Y al pasar Los Baños ¡cuántos recuerdos de mis años infantiles y juveniles cuando veraneaba en la Casería de Piedra!, por entonces de mi abuelo, hoy casa rural rodeada de chalets de nueva construcción, pero en aquel tiempo, en prometeico, pero libre aislamiento, pues las caserías más cercanas eran la de Fermín Palma al sur, arriba, más allá de la carretera, la de los Villarillos, y, al norte, Verdelimones, y la de Paco Sánchez, coronadas en la altura por el Cortijillo. Mientras que abajo, en el fondo del valle, la casería de Justo el villariego era celosa vigía de la tortuosa y estrecha senda que comienza en el Portichuelo y desemboca junto a la ermita del “Cristo del arroz”; una trocha que acortaba el trayecto para ir a los Jaenes para los caminantes villariegos y de las caserías y cortijos de la zona.

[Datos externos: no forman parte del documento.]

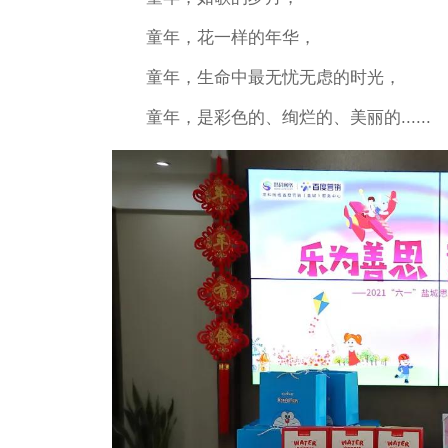
童年，花一样的年华，
童年，生命中最无忧无虑的时光，
童年，是彩色的、绚烂的、美丽的......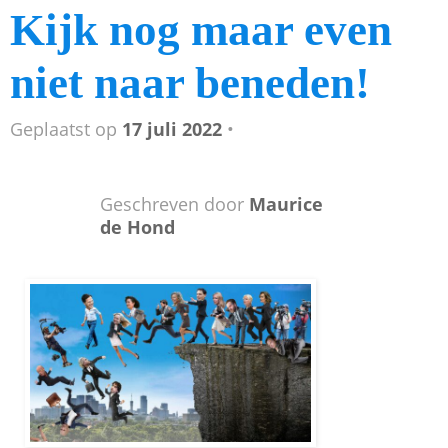
Kijk nog maar even
niet naar beneden!
Geplaatst op
17 juli 2022
•
Geschreven door
Maurice
de Hond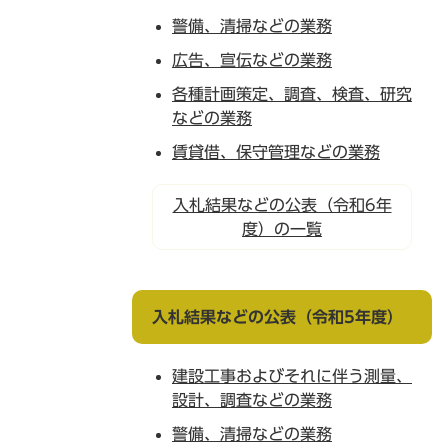
警備、清掃などの業務
広告、宣伝などの業務
各種計画策定、調査、検査、研究
などの業務
賃貸借、保守管理などの業務
入札結果などの公表（令和6年
度）の一覧
入札結果などの公表（令和5年度）
建設工事およびそれに伴う測量、
設計、調査などの業務
警備、清掃などの業務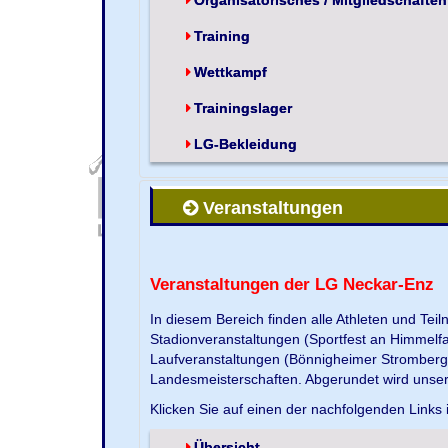
Training
Wettkampf
Trainingslager
LG-Bekleidung
Veranstaltungen
Veranstaltungen der LG Neckar-Enz
In diesem Bereich finden alle Athleten und Te
Stadionveranstaltungen (Sportfest an Himmelf
Laufveranstaltungen (Bönnigheimer Strombergla
Landesmeisterschaften. Abgerundet wird unse
Klicken Sie auf einen der nachfolgenden Links 
Übersicht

Hoy todo es distinto en este paraje enfrentado a las Peñas de Castro, por cuyas pendientes de olivar jalonadas de antiguas caserías, Moraleda, La Chocolatera, Los Arcos, Ochoa…, con frondoso moral blanco en la puerta, o afilado ciprés que apunta al cenit, en mi infancia veraniega contemplaba ensimismado  la escalada continua de un sol decadente en el atardecer que se difuminaba dorándose en las peñas calizas en instantes de suprema belleza, ternura y punzante ansiedad, que me hacían dejar el libro que leía, apoyados los pies en el banco corrido alicatado de azulejos de colores de la lonja, para sumergirme en instantes oníricos de honda e indecible serenidad y quietud que aún puedo recrear en la mente cada noche antes de dormir.

UNA SOBERBIA PERSPECTIVA

Al coronar el Portichuelo se abre a los ojos una mayestática vista que dilata el corazón. Sierra bravía y quebrada, con verticales cortados calizos que se desploman sobre un río Eliche que repta rumoroso, entre meandros y pozas sin fondo, por los Cañones hasta el Puente de la Sierra. Al fondo, las Cimbras, el tajo de la Veleta, los cerros Calar y Matilla, los Grajales, la elevación de Matamulillos y como telón grandioso la serranía de la Pandera, azulada y soberbia, que cierra un horizonte que conduce a Granada y a la costa mediterránea.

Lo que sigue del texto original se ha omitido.